As I said in the video, it truly is Toronto’s “best kept secret,” and while I know that phrase is incredibly clichee and over-used, in this case, I truly mean it.
The area surrounding Front & Bayview had been closed off for a half-decade, but now it’s open, it’s vibrant, and it’s still under-utilized.
People often ask, “Where are the families living in downtown Toronto going to take their kids?”
Here is the answer…
If you have a LOT of time on your hands, and you’re really, really into urban planning and municipal governance, take a look at the 2000 report called “Our Toronto Waterfront: Gateway To The New Canada.”
It’s 75 pages long.
I read…….part of it…
But it’s very interesting to look back at this report, which is approaching two-decades-old, and see what suggestions were made to Jean Cretien, Mike Harris, and Mel Lastman.
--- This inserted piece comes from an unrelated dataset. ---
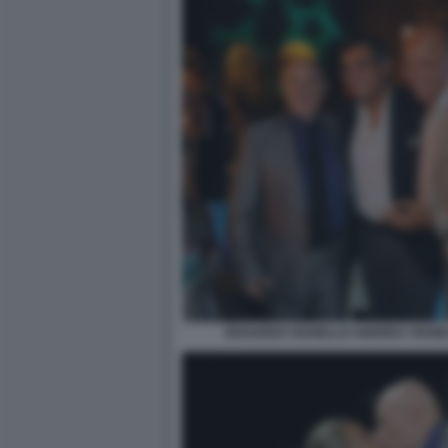
EDOARDO VIANELLO ANDREA VIANELL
Yes – the report is that old.
Of course, it’s also painful to see how slow various levels of governments react.
The “Waterfront Revitilization Task Force” was formed in 1999.
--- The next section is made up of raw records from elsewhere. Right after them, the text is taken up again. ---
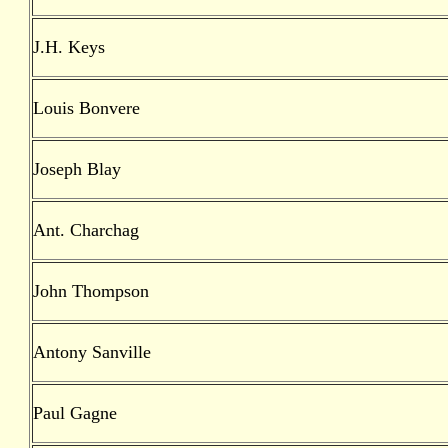
J.H. Keys
Louis Bonvere
Joseph Blay
Ant. Charchag
John Thompson
Antony Sanville
Paul Gagne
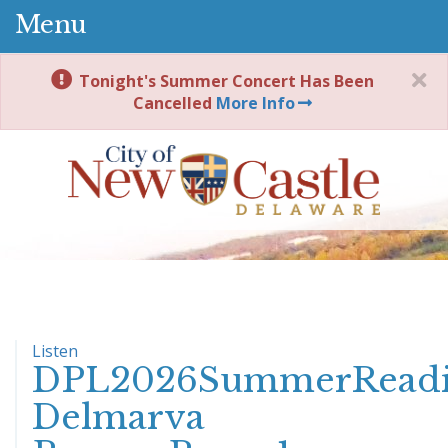
Menu
Tonight's Summer Concert Has Been
Cancelled
More Info
Listen
DPL2026SummerReadi
Delmarva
Corktown Common was just opened last year.
I suppose forming the Task Force was better than not, but as we’ve learned with the construction of just about every piece of public infrastructure in Toronto, “these things take time.”
I don’t agree with everything in that report (you know how I feel about tearing down the Gardiner…), and a lot of the ideas therein are obsolete 17 years later.
But a massive park in the city’s downtown core? I love it.
Corktown Common is 18 acres, or if you’re using Toronto’s known method of measurement, you could say it’s “six condos.”
There’s a splash pad for kids, multiple playgrounds, picnic tables and public washrooms, a barbecue, a firepit, a marsh, a boardwalk, and a few acres of nothing but lush green lawns where I saw families having picnics, hippies playing frisbee, a cute couple playing boccee ball on what looked like a first date, and one really self-motivated chick who was doing cross-fit training on her own for about an hour.
Remember in 2012 when deputy mayor, Doug Holyday, infamously said that he “wouldn’t want to raise kids downtown?”
Sure, maybe he didn’t. And maybe you don’t, and maybe the next person doesn’t either.
But a LOT of people are going to have to!
Not everybody can afford a house, and through the next generation, we’re going to see a slew of kids raised downtown.
I did a video back in 2012 about the “Underpass Park” which is basically just a few basketball courts and skate-ramps for kids to use, in an otherwise useless area. There’s nothing under an underpass, and Waterfront Toronto turned it into something useful.
I’m a pretty big critic of all three levels of government, but I can say that they definitely got something right down in the East Don Lands. By God did it take some time, but the result is awesome.